#### RECORDED DATA ####

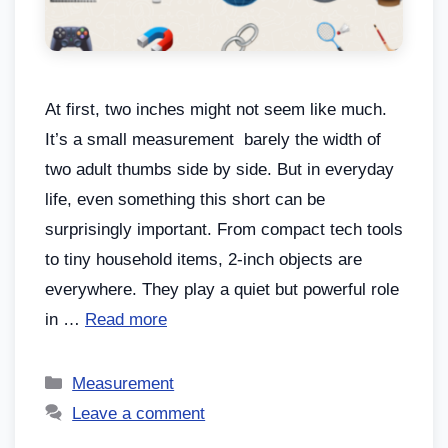
At first, two inches might not seem like much.
It’s a small measurement barely the width of
two adult thumbs side by side. But in everyday
life, even something this short can be
surprisingly important. From compact tech tools
to tiny household items, 2-inch objects are
everywhere. They play a quiet but powerful role
in …
Read more
Measurement
Leave a comment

####

→ **WORK INSTRUCTION**
Give back exactly the lines running from the line that has "surprisingly important. From" to the end of the entries above.

→ **WRITTEN SOLUTION**
surprisingly important. From compact tech tools
to tiny household items, 2-inch objects are
everywhere. They play a quiet but powerful role
in …
Read more
Measurement
Leave a comment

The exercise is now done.